(Records excerpted from a collection)
[Start of section]

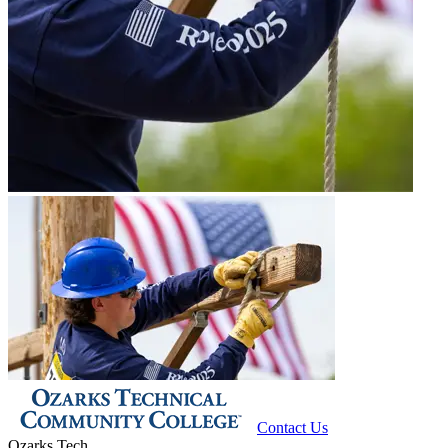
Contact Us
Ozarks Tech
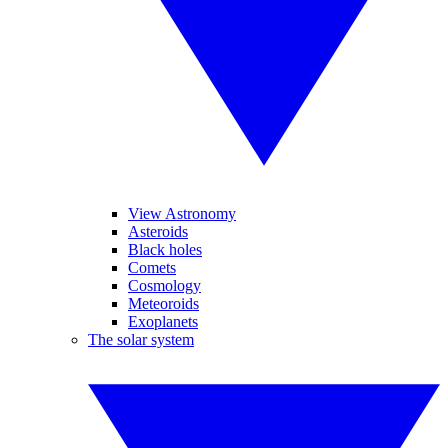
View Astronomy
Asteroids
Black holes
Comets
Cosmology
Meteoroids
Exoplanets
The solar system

[End of section]
[Start of section]

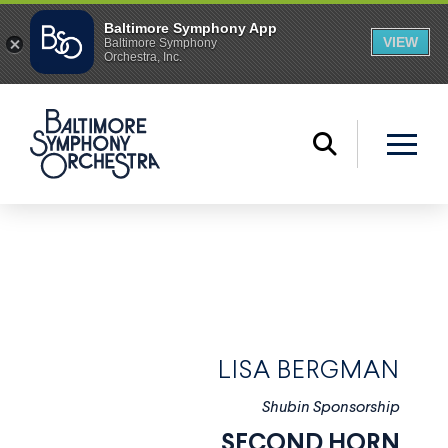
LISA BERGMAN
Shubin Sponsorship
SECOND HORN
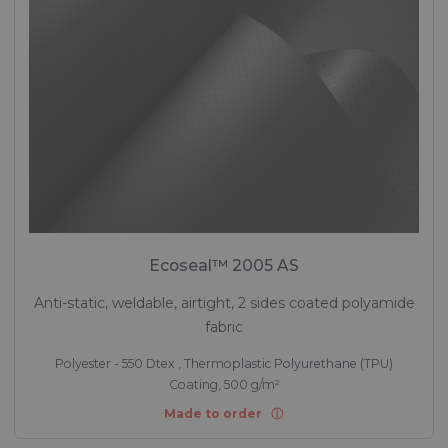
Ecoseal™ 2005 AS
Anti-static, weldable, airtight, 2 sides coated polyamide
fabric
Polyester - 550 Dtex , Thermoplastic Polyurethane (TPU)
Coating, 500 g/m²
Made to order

[End of section]

PROBLEM DETAILS
Reproduce the data above exactly, but only from the line containing "SECOND HORN" through the line containing "Made to order"; skip the pictures.

TASK RESULT
SECOND HORN
Ecoseal™ 2005 AS
Anti-static, weldable, airtight, 2 sides coated polyamide
fabric
Polyester - 550 Dtex , Thermoplastic Polyurethane (TPU)
Coating, 500 g/m²
Made to order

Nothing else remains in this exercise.